HL Deb 29 October 1999 vol 606 cc539-46

2.52 p.m.

Baroness Blackstone rose to move, That the draft regulations laid before the House on 21st October be approved [28th Report from the Joint Committee].

The noble Baroness said: My Lords, I beg to move the third Motion standing in my name on the Order Paper. I propose to seek your Lordships' approval for a further set of New Deal regulations. These will allow the pilots we introduced last November to continue. As many noble Lords will know, under the Jobseekers Act, we have the power to introduce pilots by affirmative regulations, but those regulations may last for only a maximum of 12 months. The regulations we are debating today will renew those introduced last November and will come into force on 29th November 1999 and continue for a further 12 months.

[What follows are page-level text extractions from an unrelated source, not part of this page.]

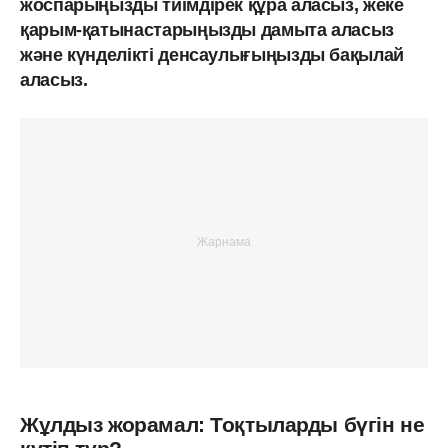
жоспарыңызды тиімдірек құра аласыз, жеке
қарым-қатынастарыңызды дамыта аласыз
және күнделікті денсаулығыңызды бақылай
аласыз.
Жұлдыз жорамал: Тоқтыларды бүгін не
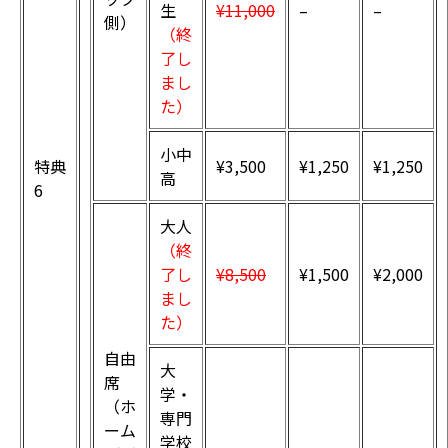
生
¥11,000
–
–
側）
（終
了し
まし
た）
小中
特典
¥3,500
¥1,250
¥1,250
高
6
大人
（終
了し
¥8,500
¥1,500
¥2,000
まし
た）
自由
大
席
学・
（ホ
専門
ーム
学校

I would like to explain briefly what we are trying to achieve with these pilots, their content and the progress we are making. The New Deal pilots for people aged 25 and over are an important part of our welfare-to-work strategy. We introduced the pilots in November 1998. They build on the existing national programme for people over 25, and are aimed at people who have been unemployed for 12 to 18 months. They provide a more intensive period of support designed to help people into employment and to improve their employability. We are testing new ways of helping unemployed people aged over 25 into work, in order to inform the future development of our support for this group.

When we introduced the pilots last year we made clear that we intended them to run for two years, with the last entrants in May 2000. Our policy intention is unchanged. These regulations simply renew those which were introduced last year to support the pilots and the amending measures which were introduced in April 1999 to allow pilot participants to begin setting themselves up in business while claiming jobseeker's allowance. A number of minor technical changes have been made to reflect the new arrangements for decision-making and appeals and for the introduction of the working family tax credit and the disabled person's tax credit. We have also added a transitional provision to ensure that participants fall within an uninterrupted regulatory framework.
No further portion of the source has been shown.